- Associated Press - Friday, October 28, 2016

COLUMBIA, S.C. (AP) - South Carolinians who buy their health insurance through the federal online marketplace have fewer choices than ever, with just one insurer remaining in the program raising premiums an average of 28 percent.

BlueCross BlueShield is the only insurer offering 2017 policies in South Carolina through the exchange created by President Barack Obama’s health law. Even its HMO subsidiary, BlueChoice, is no longer in the exchange.

That means 114,000 people will have to change policies to stay insured, said state Department of Insurance Director Ray Farmer.

As for the higher premiums, it’s worth noting that 90 percent of the nearly 217,000 people covered by Healthcare.gov policies in South Carolina get federal subsidies that make premiums more affordable. That means that although BlueCross‘ plans are increasing between 14 percent and 31 percent, the rate hikes will be lower for people receiving subsidies.

Meanwhile, BlueCross and other insurers are making similar premium increases outside the marketplace, where customers don’t get the federal subsidies.

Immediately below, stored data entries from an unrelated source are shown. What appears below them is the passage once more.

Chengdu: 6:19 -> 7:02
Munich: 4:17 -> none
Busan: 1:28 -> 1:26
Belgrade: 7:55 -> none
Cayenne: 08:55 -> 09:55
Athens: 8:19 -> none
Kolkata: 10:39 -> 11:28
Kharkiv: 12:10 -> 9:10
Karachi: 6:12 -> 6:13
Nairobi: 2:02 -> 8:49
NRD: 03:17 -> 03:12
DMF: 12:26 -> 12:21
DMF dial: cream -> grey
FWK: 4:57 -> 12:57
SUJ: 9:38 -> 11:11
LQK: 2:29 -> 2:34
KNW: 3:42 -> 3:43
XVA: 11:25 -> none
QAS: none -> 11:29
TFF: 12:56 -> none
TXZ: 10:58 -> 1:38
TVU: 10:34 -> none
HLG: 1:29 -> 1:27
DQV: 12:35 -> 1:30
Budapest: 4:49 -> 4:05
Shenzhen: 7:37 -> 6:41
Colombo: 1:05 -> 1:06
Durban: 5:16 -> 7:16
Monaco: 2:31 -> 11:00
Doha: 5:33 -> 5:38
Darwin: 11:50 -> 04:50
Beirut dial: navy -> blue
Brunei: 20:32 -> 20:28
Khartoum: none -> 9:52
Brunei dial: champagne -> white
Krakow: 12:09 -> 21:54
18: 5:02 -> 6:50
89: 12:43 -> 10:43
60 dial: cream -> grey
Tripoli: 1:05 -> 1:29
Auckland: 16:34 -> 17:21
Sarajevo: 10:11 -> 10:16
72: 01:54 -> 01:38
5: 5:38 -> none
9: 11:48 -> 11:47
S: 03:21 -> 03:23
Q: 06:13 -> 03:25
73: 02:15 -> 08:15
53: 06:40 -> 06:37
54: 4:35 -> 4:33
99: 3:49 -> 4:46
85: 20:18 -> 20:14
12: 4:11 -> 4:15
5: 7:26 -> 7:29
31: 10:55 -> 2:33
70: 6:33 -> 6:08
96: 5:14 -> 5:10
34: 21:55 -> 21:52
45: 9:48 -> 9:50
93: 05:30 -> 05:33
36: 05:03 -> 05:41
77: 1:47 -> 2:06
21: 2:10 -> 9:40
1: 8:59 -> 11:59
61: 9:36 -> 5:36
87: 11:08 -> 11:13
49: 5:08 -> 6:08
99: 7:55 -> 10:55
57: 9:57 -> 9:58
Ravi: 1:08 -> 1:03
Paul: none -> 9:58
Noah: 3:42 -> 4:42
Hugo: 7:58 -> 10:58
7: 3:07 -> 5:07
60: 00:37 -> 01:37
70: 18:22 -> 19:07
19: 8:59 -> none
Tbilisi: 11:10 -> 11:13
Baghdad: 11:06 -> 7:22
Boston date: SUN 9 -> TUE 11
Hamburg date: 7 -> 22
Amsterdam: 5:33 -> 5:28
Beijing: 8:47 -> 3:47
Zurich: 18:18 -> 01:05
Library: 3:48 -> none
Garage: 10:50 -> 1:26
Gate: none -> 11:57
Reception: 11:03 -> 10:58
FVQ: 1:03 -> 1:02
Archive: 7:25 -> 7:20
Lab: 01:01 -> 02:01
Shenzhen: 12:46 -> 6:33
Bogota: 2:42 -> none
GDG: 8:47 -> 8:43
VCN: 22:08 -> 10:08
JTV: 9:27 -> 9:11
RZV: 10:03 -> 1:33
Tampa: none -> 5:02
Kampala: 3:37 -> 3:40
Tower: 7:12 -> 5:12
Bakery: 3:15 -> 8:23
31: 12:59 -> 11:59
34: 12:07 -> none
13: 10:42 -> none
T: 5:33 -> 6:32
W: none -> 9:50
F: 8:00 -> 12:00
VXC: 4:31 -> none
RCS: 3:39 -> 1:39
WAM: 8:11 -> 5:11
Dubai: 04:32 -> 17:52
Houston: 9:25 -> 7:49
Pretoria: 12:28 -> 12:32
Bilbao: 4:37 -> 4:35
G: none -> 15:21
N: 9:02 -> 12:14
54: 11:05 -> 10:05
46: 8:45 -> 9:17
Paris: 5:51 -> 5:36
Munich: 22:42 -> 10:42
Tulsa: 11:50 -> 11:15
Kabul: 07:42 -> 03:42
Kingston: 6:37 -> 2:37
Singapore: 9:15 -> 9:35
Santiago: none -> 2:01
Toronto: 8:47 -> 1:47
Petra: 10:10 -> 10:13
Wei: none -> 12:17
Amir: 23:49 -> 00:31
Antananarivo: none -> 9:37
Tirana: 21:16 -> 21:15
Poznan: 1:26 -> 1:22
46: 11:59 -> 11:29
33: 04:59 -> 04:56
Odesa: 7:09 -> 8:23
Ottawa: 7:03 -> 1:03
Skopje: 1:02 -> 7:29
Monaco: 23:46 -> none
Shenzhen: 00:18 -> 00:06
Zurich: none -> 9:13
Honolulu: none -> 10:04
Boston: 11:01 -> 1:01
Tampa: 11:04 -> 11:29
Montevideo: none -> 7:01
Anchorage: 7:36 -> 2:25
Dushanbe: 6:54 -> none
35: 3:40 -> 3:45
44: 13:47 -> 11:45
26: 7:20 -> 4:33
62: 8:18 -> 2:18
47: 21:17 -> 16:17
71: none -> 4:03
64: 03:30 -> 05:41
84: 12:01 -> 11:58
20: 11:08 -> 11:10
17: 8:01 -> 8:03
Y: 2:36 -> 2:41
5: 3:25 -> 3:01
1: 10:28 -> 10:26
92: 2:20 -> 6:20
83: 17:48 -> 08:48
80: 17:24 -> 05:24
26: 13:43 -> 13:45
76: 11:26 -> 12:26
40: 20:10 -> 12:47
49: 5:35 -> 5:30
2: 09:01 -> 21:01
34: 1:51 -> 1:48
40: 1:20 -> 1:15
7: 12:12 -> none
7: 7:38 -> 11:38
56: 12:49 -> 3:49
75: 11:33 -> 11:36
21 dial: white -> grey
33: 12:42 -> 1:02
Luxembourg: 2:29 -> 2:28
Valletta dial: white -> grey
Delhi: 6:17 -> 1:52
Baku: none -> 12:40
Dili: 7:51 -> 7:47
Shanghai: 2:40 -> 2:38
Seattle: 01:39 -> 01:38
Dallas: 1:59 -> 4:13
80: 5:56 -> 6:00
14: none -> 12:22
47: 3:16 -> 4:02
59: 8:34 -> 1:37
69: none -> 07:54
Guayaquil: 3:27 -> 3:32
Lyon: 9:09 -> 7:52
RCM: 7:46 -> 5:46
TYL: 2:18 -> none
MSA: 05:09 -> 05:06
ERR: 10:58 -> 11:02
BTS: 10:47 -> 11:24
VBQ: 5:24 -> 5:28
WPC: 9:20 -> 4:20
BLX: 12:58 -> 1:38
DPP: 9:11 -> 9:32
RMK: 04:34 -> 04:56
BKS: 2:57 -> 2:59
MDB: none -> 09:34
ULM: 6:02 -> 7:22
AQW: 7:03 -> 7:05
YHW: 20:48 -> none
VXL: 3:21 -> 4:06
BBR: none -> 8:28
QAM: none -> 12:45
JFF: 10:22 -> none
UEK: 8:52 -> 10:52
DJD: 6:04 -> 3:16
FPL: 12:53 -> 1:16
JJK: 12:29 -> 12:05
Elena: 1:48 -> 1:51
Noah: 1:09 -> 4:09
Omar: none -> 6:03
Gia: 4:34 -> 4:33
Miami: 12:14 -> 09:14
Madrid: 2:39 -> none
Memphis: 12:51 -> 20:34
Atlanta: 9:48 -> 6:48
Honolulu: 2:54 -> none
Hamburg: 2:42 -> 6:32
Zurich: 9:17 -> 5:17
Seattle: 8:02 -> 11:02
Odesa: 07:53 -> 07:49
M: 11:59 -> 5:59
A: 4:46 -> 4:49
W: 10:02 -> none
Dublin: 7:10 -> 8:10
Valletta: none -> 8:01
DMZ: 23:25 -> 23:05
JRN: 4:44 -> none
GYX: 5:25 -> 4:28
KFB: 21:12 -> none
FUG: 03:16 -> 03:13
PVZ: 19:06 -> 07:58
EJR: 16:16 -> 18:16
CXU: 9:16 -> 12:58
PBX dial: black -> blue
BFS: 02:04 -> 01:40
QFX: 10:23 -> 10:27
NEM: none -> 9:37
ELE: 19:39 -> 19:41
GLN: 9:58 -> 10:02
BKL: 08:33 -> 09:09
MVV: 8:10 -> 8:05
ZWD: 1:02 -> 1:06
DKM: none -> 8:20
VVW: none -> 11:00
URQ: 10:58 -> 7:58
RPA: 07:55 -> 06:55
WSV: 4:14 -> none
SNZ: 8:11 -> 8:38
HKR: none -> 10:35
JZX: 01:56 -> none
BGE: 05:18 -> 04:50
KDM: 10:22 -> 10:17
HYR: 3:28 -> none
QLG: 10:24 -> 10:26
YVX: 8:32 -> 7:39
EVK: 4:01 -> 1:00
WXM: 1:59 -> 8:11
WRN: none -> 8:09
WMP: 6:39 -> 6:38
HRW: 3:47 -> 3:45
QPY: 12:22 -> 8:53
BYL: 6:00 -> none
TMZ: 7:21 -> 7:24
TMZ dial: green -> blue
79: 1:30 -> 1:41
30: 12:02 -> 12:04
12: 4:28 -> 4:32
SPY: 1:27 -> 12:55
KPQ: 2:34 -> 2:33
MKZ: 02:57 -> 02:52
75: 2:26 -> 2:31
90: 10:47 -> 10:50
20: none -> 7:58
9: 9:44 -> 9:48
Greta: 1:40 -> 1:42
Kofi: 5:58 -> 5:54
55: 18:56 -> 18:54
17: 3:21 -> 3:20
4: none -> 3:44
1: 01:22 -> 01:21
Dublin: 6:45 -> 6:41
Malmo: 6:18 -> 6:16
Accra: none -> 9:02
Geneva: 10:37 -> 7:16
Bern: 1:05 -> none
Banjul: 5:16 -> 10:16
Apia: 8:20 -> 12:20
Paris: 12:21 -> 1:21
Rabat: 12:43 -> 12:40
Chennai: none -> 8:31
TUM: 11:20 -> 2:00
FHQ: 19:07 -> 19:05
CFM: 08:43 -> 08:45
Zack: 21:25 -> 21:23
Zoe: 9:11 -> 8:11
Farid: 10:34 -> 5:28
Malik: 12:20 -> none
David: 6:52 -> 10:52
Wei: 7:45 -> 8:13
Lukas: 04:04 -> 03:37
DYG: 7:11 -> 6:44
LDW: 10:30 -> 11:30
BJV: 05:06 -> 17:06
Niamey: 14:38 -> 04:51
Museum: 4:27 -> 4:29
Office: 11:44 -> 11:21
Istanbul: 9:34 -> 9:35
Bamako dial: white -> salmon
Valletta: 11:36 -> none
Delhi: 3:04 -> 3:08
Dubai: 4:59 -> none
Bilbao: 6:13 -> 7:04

The 48 non-subsidized plans offered outside the market by BlueCross, its subsidiary BlueChoice, and four other companies writing individual policies in South Carolina, are increasing by 27 percent on average. Those changes range from an 8 percent decline to a 31 percent increase, according to the Department of Insurance.

The fourth year of sign-ups for private, taxpayer-subsidized coverage sold through HealthCare.gov begins next week.

Insurer choices in South Carolina had already dwindled since sign-ups began in fall 2013. Last year, while four insurers were participating in the exchange, only BlueCross BlueShield and BlueChoice were offering policies statewide. Only two counties had a choice of all four.

The two Blue companies accounted for more than 95 percent of the nearly 217,000 people covered through the exchange as of this summer, according to the Department of Insurance.

The two companies that exited the market last year included Consumers’ Choice, a cooperative the law created, which folded altogether, leaving 67,000 individuals and business customers looking for new coverage a year ago.

This time, the South Carolina customers of insurers leaving the federal exchange don’t have to pick a new plan to remain covered.

If they do nothing, the system will auto-enroll them in a BlueCross BlueShield plan deemed similar to what they have. They’ll get a packet of information on what’s been assigned and a bill, Farmer said.

“If they pay the bill, they’ll have the coverage,” he said.

Still, Farmer recommends shopping around. BlueCross is offering 26 different health plans through the federal marketplace, rated bronze, silver and gold for how much of the costs they cover. Generally, lower premiums mean higher out-of-pocket costs.

South Carolina is among five states with just one insurer participating statewide. The others are Alaska, Alabama, Oklahoma, and Wyoming. Another eight states - Arizona, Florida, Georgia, Missouri, Mississippi, North Carolina, Nevada and Tennessee - have only one participating insurer in a majority of their counties.